Encore une fois, la bêtise a frappé l'esprit d'indépendance, selon les bonnes vieilles méthodes révolutionnaires, qui font autant dans la dentelle que Staline dans la comédie-ballet ...
De l’intimidation verbale et physique à la méthodologie du Fascisme rouge
Il est temps de dénoncer et confondre l’arrogance immonde de cette pensée qui veut aujourd’hui imposer à ce pays millénaire qu’est la France, le joug de la repentance et de la rééducation en bafouant sa culture, son esprit, son peuple et son histoire.

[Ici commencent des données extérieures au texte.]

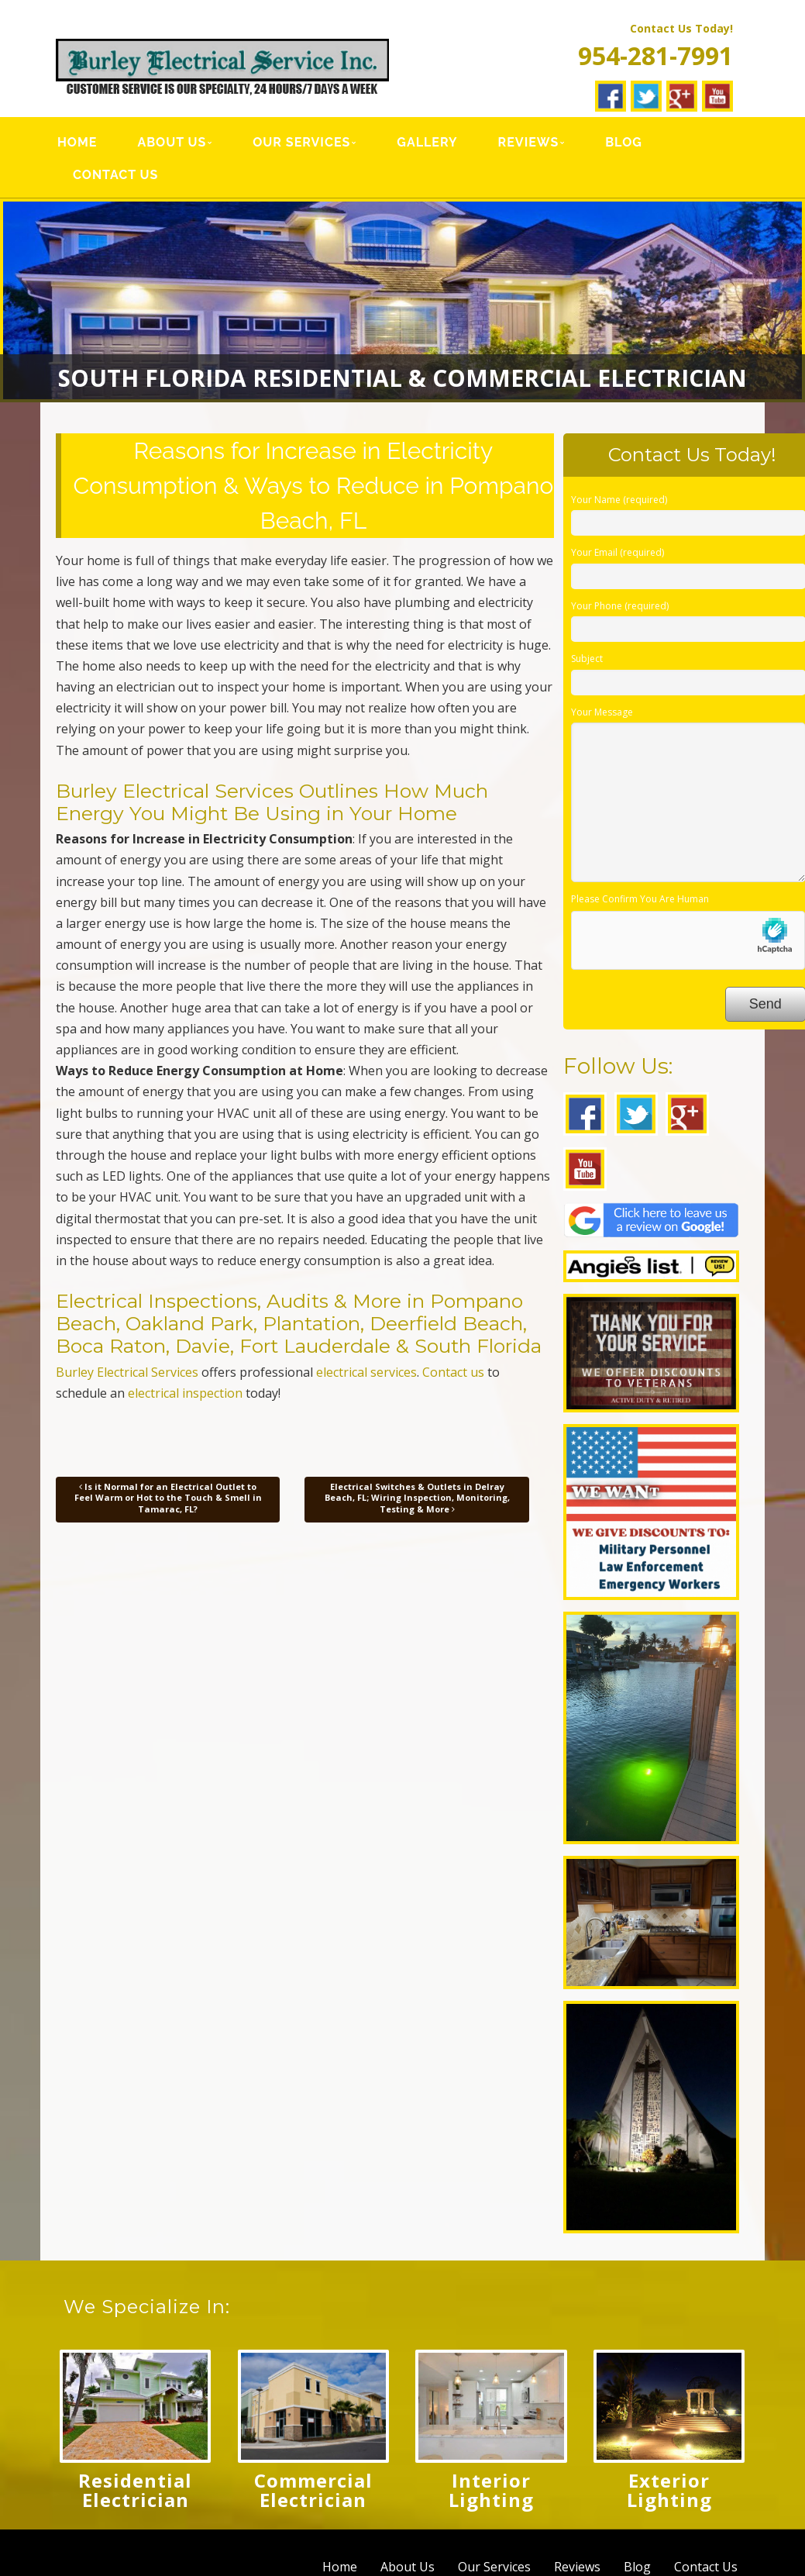 This screenshot has height=2576, width=805. Describe the element at coordinates (417, 1498) in the screenshot. I see `Electrical Switches & Outlets in Delray Beach, FL; Wiring Inspection, Monitoring, Testing & More` at that location.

Il est temps de mettre un terme à l’arrogance, en faisant tomber les masques de ces rebelles soixante-huitards qui ne sont que les piques assiettes dans les buffets caviardisés alors qu’ils se seraient bien vus en kapos de Laogai!
La Résistance Française, en 1940, comme en 2010, n’est pas « une utopie du possible » mais bien le refus de voir un pays occupé par une culture de la mort qui ne lui appartient pas, hier Nazie, aujourd’hui mondialiste. « Poète assassiné », et « le silence de la mer » de Vercors résument l’esprit des résistants de 1940, plus que les diatribes idéologiques de Benamou dans sa préface.

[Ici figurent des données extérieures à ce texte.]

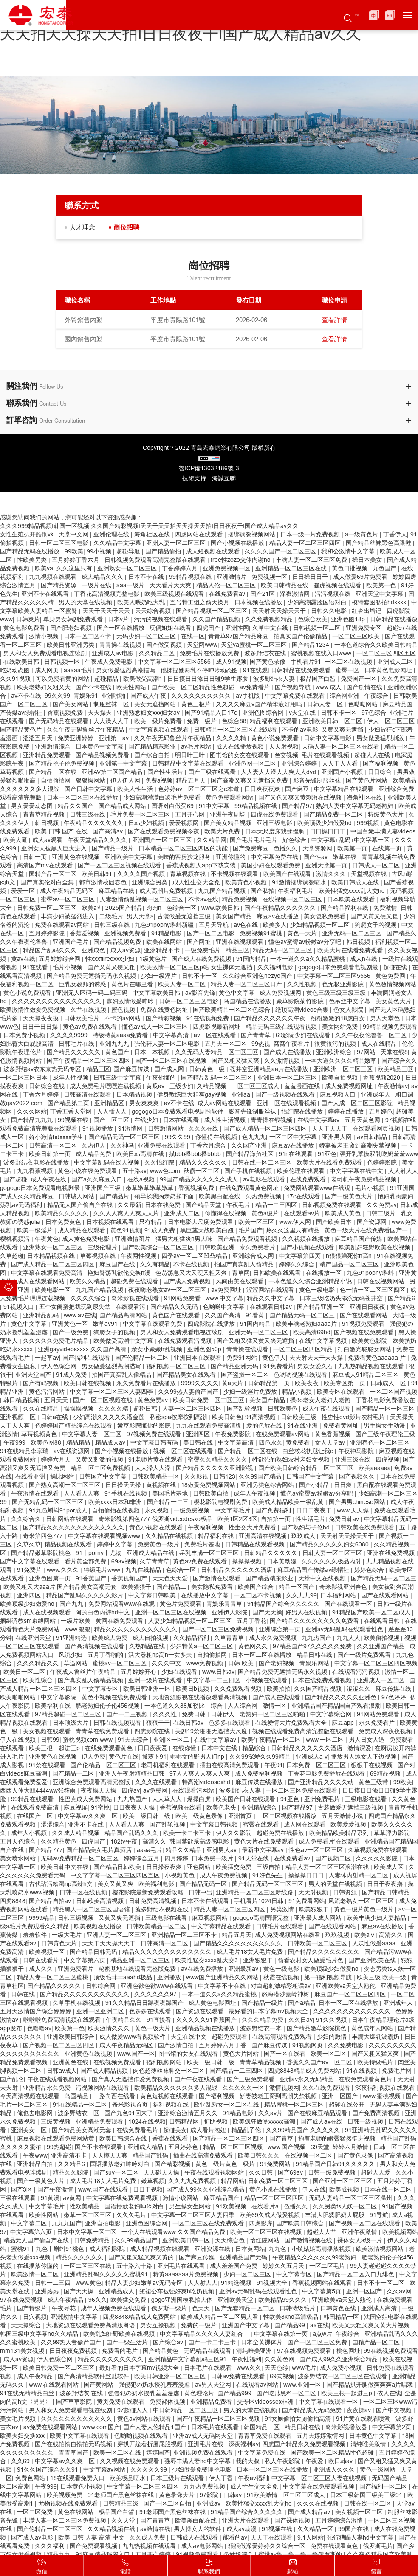 This screenshot has height=2576, width=418. I want to click on 超碰在线公开, so click(347, 2105).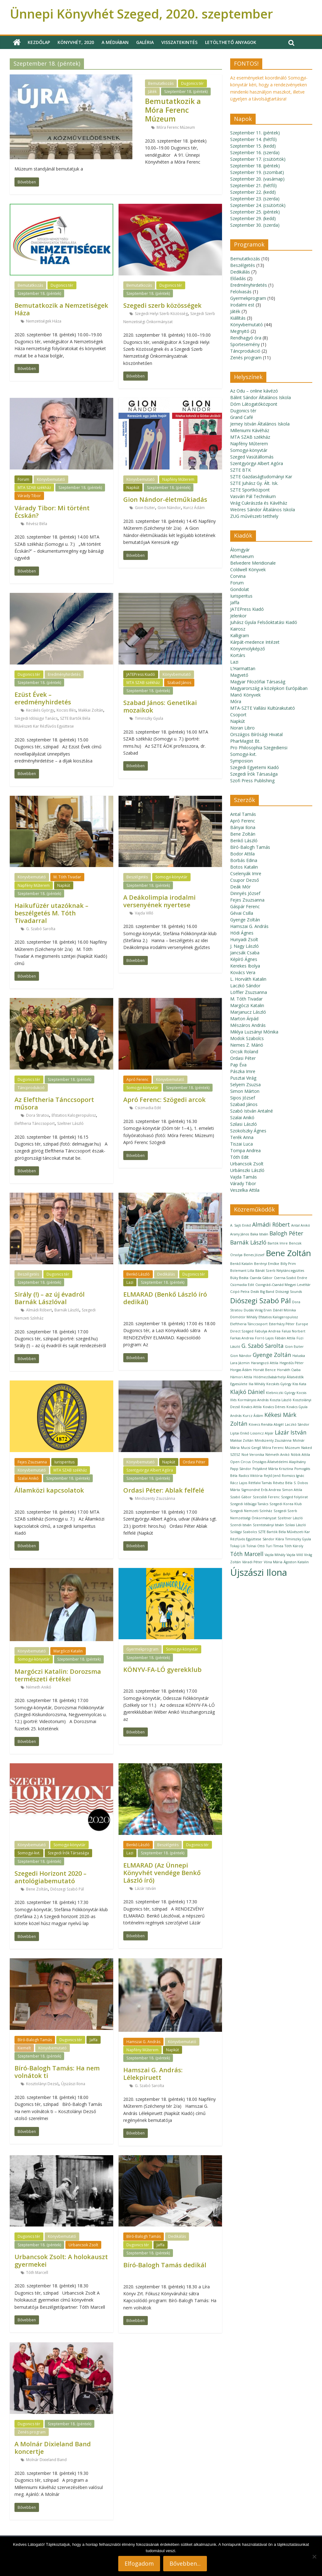 The height and width of the screenshot is (2576, 322). Describe the element at coordinates (261, 477) in the screenshot. I see `SZTE Gazdaságtudományi Kar` at that location.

Puisqu’il assoit le patriotisme reconnu par Mr Zemmour « à la droite de Pétain », puisqu’il obère ceux qui ont clamé l’amour de la France avant leur mort, d’Estienne d’Orves, ou après la guerre, le Colonel Rémy, Biaggi, interrogeons nous de savoir où Benamou se serait couché avant de dénaturer leur esprit. Il est vrai d’ailleurs que ces noms incontestés des premières heures de la Résistance le gène trop pour qu’il les cite.
Benamou aurait fait parti des exécuteurs de basse besogne, des résistants de la dernière heure de guerre et de la première heure de paix pour mieux mener ou faire mener les exécutions sommaires qu’il résume aujourd’hui par la violence de sa bave sur les plateaux de télévision.

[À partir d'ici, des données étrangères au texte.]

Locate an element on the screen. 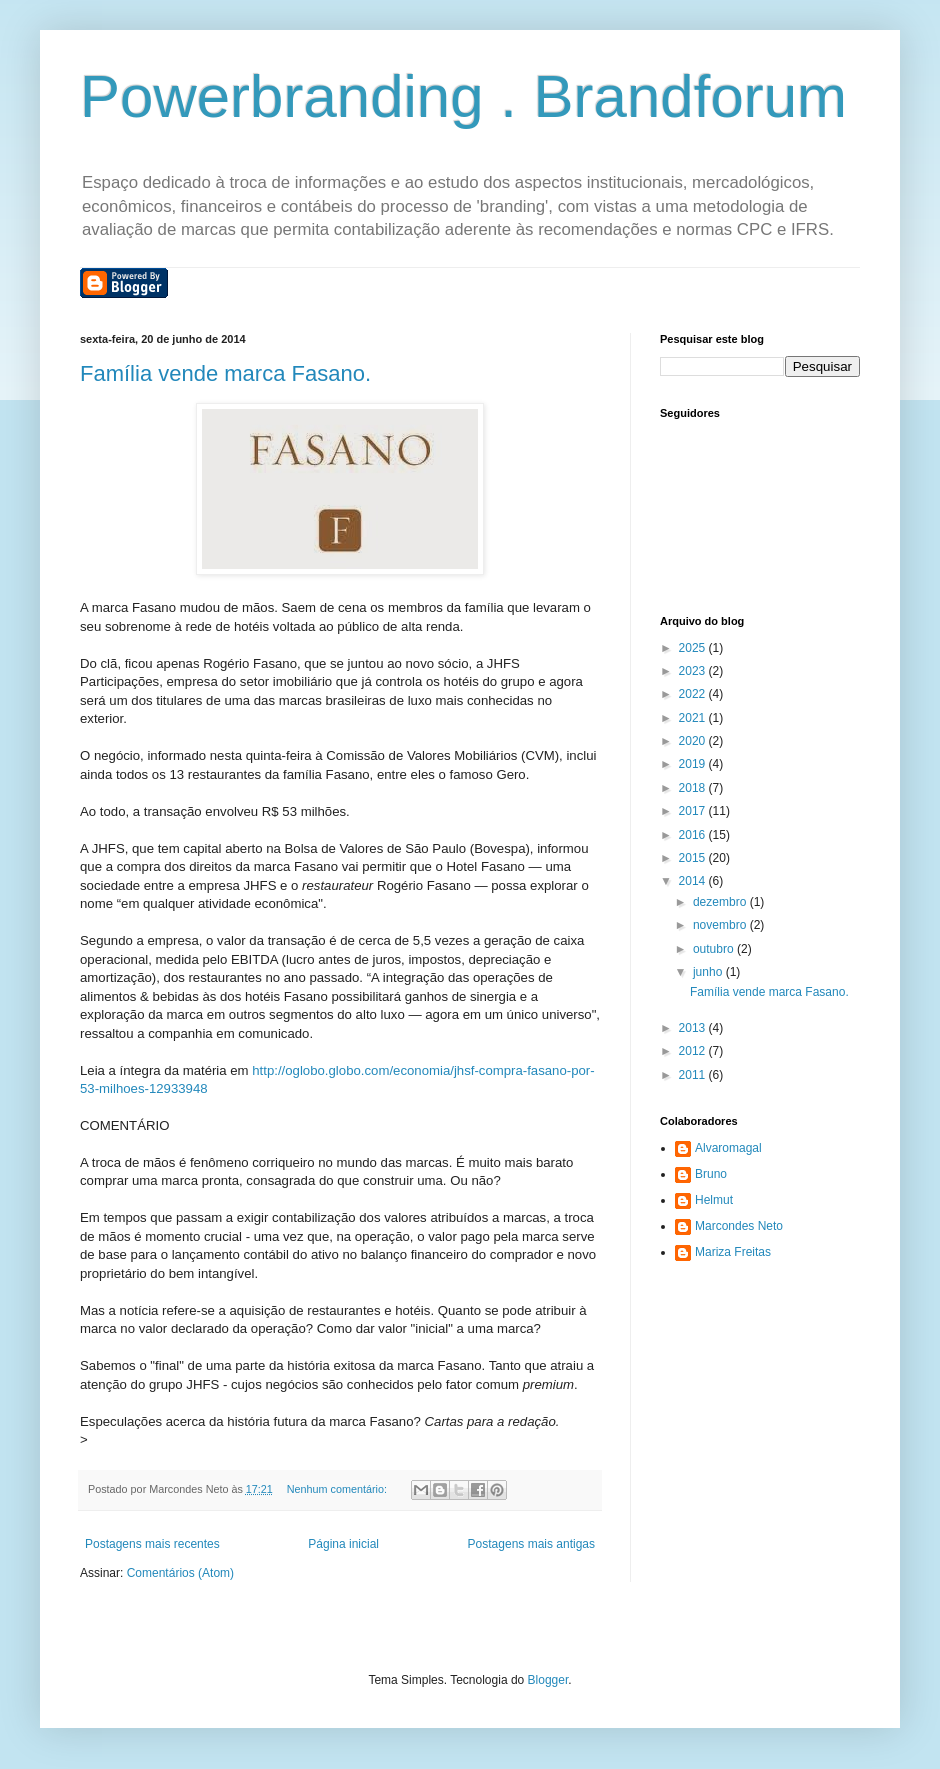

Avec ses amis, ils sont les héritiers des camps d’internement communistes, de sibérie, du nord Vietnam dont ils ont toujours accepté, « dans leur lit » l’assassinat de la pensée qui n’était pas la leur.
Il fait parti de cette gestapo intellectuelle du mensonge qui nous a fait croire que les Russes n’avaient pas perpétré Katyn, qui ont mis aux oubliettes de leur censure l’œuvre de Céline, de Brasillach entre autre,(alors que même Malraux les défendit). Ils n’ont pour but que de faire oublier « leurs » collabos passifs : Thorez fuyant à Moscou ; Moquet père, à ses frais d’ailleurs, et tant d’autres qui se vautrèrent dans les kommandanturs pour vendre des résistants patriotes (J. Moulin, entre autre, fut une de leurs victimes), par opportunité idéologique (pacte germano- soviétique oblige).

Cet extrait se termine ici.